It is like how do you like your steak cooked? We all have different opinions about what we want in a gun, and I am not arguing with your opinion, except that I have not found a revolver with a better trigger pull than a striker fired handgun. I have a Shield 40 and a LC9. For accuracy shooting, taking slow accurate aiming, I shoot both equally well. But for fast shooting the Shield's trigger allows me much faster on target shots. The LC9s length is 1/8 inch shorter and 1/8 inch shorter in height, and the LC9s weighs 3 ounces less, but the trigger pull and reset is longer on the LC9s.
You like the bigger safety lever and how it locks the slide, LCI indicator, and magazine safety. No problem with those from me, but many gun owners would not want any of those on their guns. I like the that the Shield allows me to unload the gun with the safety locked on. But if you use the LC9 for self defense, with the mag safety, it makes for an unsafe carry gun. I am retired LEO and have seen many instances of magazines being partially dropped, without the officer being aware of it. If that would happen to your LC9 with the magazine safety, should you need to get off a fast SD shot, you would pull the gun, point/aim and pull the trigger. The trigger would not move, as the magazine safety prevented the trigger from moving because the mag partially dropped out. How long does it take you to realize this, push the magazine fully in, and start all over again? That can be the difference between life and death.

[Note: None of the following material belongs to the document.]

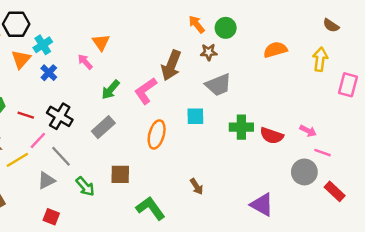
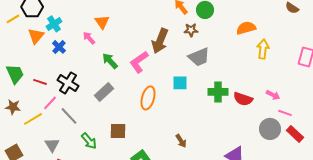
yellow arrow: (320, 59) -> (263, 49), moved
green arrow: (111, 90) -> (110, 61), turned 96
gray triangle: (46, 180) -> (52, 145), moved, turned -35
red rectangle: (335, 191) -> (295, 134), moved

The first thing I did with my SD LC9, was disconnect the magazine safety. If my magazine ever partially drops out, at least it would fire one shot, as opposed to none. I argue the sense of a magazine safety on a gun, which is only required in a few states, including highly populated California. Is someone leaving their gun loaded with a round in the chamber, without the magazine, and letting it lay around where someone may get to it? Common gun safety states the gun will be fully unloaded and locked up. Not only unloaded but locked with proper safety device, if it is not in a secure location (safe). There is never an instance of the magazine safety eliminating a possible incident, that proper gun safety would not have also eliminated that incident. The rule is treat every gun as loaded, until positive double checking proves the gun is unloaded and safe to handle.